Он обходит герцогов – позвольте, милорд Суффолк, – обхватывает Томаса Говарда обеими руками сзади и небрежным рывком поднимает на ноги. Его сердце поет.
– Итак, – говорит Мария. – Я слышала, теперь вы хранитель малой королевской печати. А что случилось с Томасом Болейном?
– Король разрешил ему удалиться в Сассекс и жить в мире и покое.
Она презрительно фыркает, трет лоб, – кажется, даже сетка ее раздражает.
– Болейн, в отличие от Томаса Говарда, всегда был любезен с моей матерью. Никогда не оскорблял ее, по крайней мере в глаза. И все-таки он холодный и себялюбивый человек и водит компанию с еретиками. Король милостив.
– Некоторые говорят, даже слишком.
Это предупреждение. Она не слышит его:
– Вы стали таким влиятельным, лорд Кромвель. Возможно, вы были таким всегда, только мы этого не замечали. Кому ведомы замыслы Господа?
Только не мне, думает он.
– Я велел Кэрью написать вам. Полагаю, он написал?
– Да, сэр Николас дал мне совет.
– Который вас разочаровал.
– Который удивил меня. Видите ли, милорд, я знаю, что он принес присягу, несмотря на то что поддерживал мою мать. Я думаю, все, кто остался в живых, ее принесли.
Не все, думает он. Бесс Даррелл не принесла. Любовница Тома Уайетта.
– Миледи Солсбери подписала, и ее сын лорд Монтегю, лорд Эксетер и все Куртенэ. Покуда была жива Анна Болейн, им приходилось перед нею склоняться. Но я думала, после ее смерти им незачем скрывать свои истинные мысли. Почему не сказать прямо, что отец должен примириться с Римом? Почему не помочь мне вернуть отцовское расположение, а также мои права и титул? Я не знала, что король будет упорствовать в своих заблуждениях, не знала…

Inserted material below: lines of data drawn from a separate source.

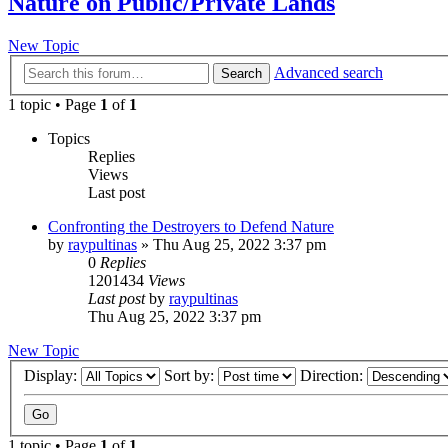
Nature on Public/Private Lands
New Topic
Advanced search
Search
1 topic • Page
1
of
1
Topics
Replies
Views
Last post
Confronting the Destroyers to Defend Nature
by
raypultinas
»
Thu Aug 25, 2022 3:37 pm
0
Replies
1201434
Views
Last post
by
raypultinas
Thu Aug 25, 2022 3:37 pm
New Topic
Display:
Sort by:
Direction:
1 topic • Page
1
of
1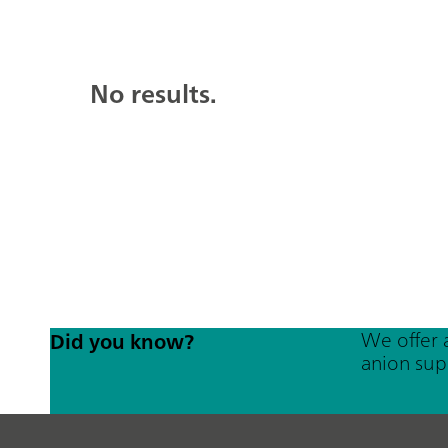
No results.
We offer 
Did you know?
anion sup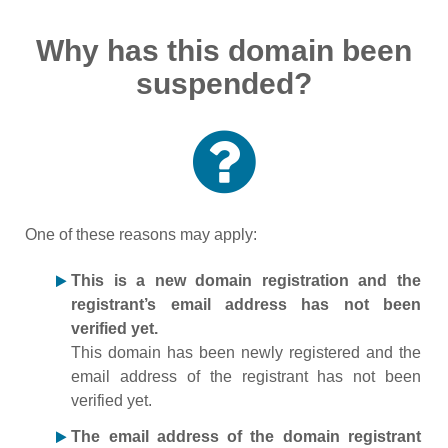
Why has this domain been
suspended?
One of these reasons may apply:
This is a new domain registration and the
registrant’s email address has not been
verified yet.
This domain has been newly registered and the
email address of the registrant has not been
verified yet.
The email address of the domain registrant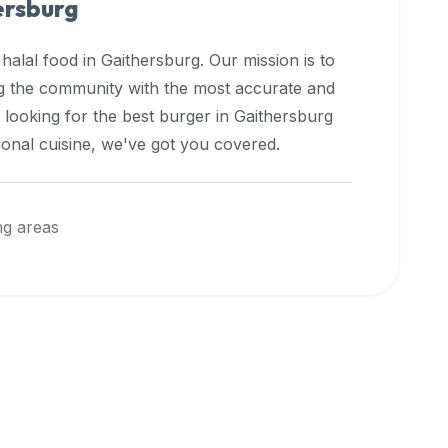
ersburg
 halal food in
Gaithersburg
. Our mission is to
ng the community with the most accurate and
 looking for the best burger in
Gaithersburg
ional cuisine, we've got you covered.
ng areas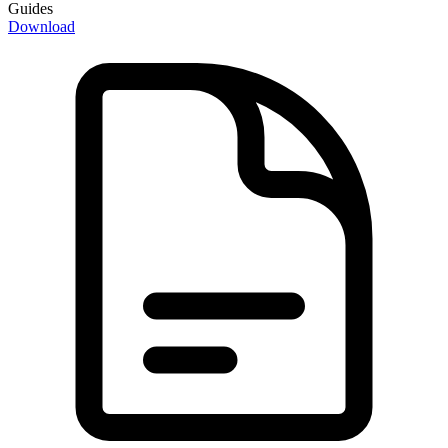
Guides
Download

Что вокруг столько робких сердец? Столько соглашателей, честолюбцев и трусов?
– Они предоставили отдуваться вам, – говорит он. – А сами по привычке спрятались.
– С тех пор как я получила эти советы от моих друзей – такие отличные от того, что они говорили раньше, – я почувствовала себя очень одинокой, милорд.

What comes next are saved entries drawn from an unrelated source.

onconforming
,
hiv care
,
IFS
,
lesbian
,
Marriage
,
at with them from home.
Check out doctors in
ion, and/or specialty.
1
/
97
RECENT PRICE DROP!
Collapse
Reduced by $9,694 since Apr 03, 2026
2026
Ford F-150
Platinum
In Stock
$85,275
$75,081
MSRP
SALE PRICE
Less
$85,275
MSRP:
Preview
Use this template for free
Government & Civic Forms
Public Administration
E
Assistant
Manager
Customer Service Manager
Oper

Она идет к нему – он успел забыть, какая она неуклюжая, тычется, словно слепая. На низком столике стеклянный графин в серебре. Она замечает его, делает шаг вбок, хватается за столик, он наклоняется, плещется вино – багряная волна заливает белую льняную скатерть.
– Ой! – вскрикивает Мария, хватает графин, тот выскальзывает из ее пальцев…
– Оставьте, – говорит он.
Она в ужасе смотрит себе под ноги, шарахается от осколков:
– Это графин Джона Шелтона. Из Венеции.
– Я пришлю ему другой.
– Я знаю, у вас там друзья. Посол Шапюи мне сказал.
– Я рад, что он сумел объяснить вам опасность вашего положения. Последняя неделя была… – Он качает головой.